Яркие символы восхищают и увлекают. Как выразился Бодрийяр,
«Наши слова и жесты возвращаются в пустоту, но некоторые, прежде чем исчезнуть, улучают миг и в предвосхищении конца вспыхивают ярчайшим соблазном».
За то короткое время, которое отведено символу, он успевает спровоцировать ответную реакцию. Так, эфемерное искусство актера, резонируя, изменяет течение жизни. Формулу Уотсона «стимул – реакция» (S – R) следует рассматривать как фрагмент серии (S – R) – (S1 – R1)…(Sn – Rn). Каждый фрагмент этой серии окружен символическим пространством, в котором, словами Хюбнера из его книги «Смысл в бес-смысленное время», «свое-нравие, свое-волие и свое-корыстие придают знакам автономный смысл». Автономные смыслы стягивают знаки смежных серий, производя знак, стягивающий смежные автономные смыслы.

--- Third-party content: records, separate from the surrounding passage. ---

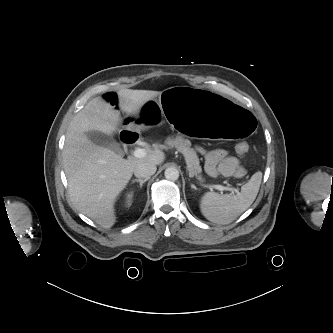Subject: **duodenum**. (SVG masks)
<instances>
[{
  "instance_id": "obj_1",
  "label": "duodenum",
  "mask_w": 333,
  "mask_h": 333,
  "mask_svg": "<svg viewBox=\"0 0 333 333\" xmlns=\"http://www.w3.org/2000/svg\"><path fill=\"white\" fill-rule=\"evenodd\" d=\"M121 139L124 143L129 144V145H133L136 142L137 137L132 132L124 131V132L121 133Z\"/></svg>"
}]
</instances>
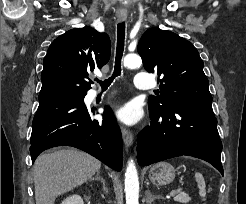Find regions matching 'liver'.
Here are the masks:
<instances>
[{
    "label": "liver",
    "mask_w": 246,
    "mask_h": 204,
    "mask_svg": "<svg viewBox=\"0 0 246 204\" xmlns=\"http://www.w3.org/2000/svg\"><path fill=\"white\" fill-rule=\"evenodd\" d=\"M100 167V161L76 149L40 155L33 168L36 204H54L56 197L91 179Z\"/></svg>",
    "instance_id": "liver-1"
}]
</instances>
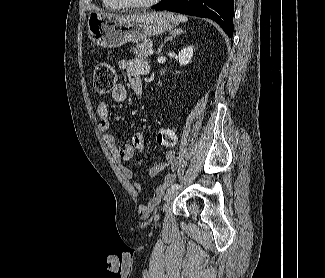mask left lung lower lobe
Masks as SVG:
<instances>
[{"label": "left lung lower lobe", "mask_w": 325, "mask_h": 278, "mask_svg": "<svg viewBox=\"0 0 325 278\" xmlns=\"http://www.w3.org/2000/svg\"><path fill=\"white\" fill-rule=\"evenodd\" d=\"M152 8L210 18L229 37L233 35L234 0H163Z\"/></svg>", "instance_id": "obj_1"}]
</instances>
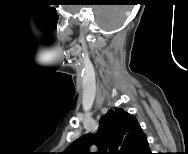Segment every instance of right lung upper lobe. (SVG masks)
<instances>
[{"instance_id": "cb5924a9", "label": "right lung upper lobe", "mask_w": 188, "mask_h": 154, "mask_svg": "<svg viewBox=\"0 0 188 154\" xmlns=\"http://www.w3.org/2000/svg\"><path fill=\"white\" fill-rule=\"evenodd\" d=\"M91 144L98 146V154H145L149 150L137 119L121 108L111 109L101 117L96 136L83 135L65 153L91 154L88 151Z\"/></svg>"}]
</instances>
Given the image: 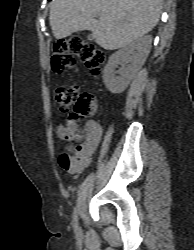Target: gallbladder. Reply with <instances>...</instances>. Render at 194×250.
<instances>
[{
  "label": "gallbladder",
  "instance_id": "gallbladder-1",
  "mask_svg": "<svg viewBox=\"0 0 194 250\" xmlns=\"http://www.w3.org/2000/svg\"><path fill=\"white\" fill-rule=\"evenodd\" d=\"M87 38L92 39L93 38L92 34L88 35Z\"/></svg>",
  "mask_w": 194,
  "mask_h": 250
}]
</instances>
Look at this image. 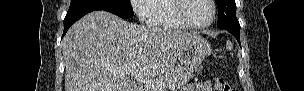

Мы оказываемся в поле действия петли обратного влияния. С самого начала человек был захвачен символической петлей.
Капиталистическая формация начиналась с производства вещей. Вещи были основным активом. Потом на первый план вышло управление процессами и операциями – менеджмент в исходном смысле этого слова. Операции обрели смысл реальных активов. Позже значение активов приобрели привлекающие внимание торговые марки и бренды. Но в конце ХХ века капиталисты индустрии моды, быть может, первыми почувствовали, что
► «деньги делаются не на продукте и даже не на бренде, а на тренде».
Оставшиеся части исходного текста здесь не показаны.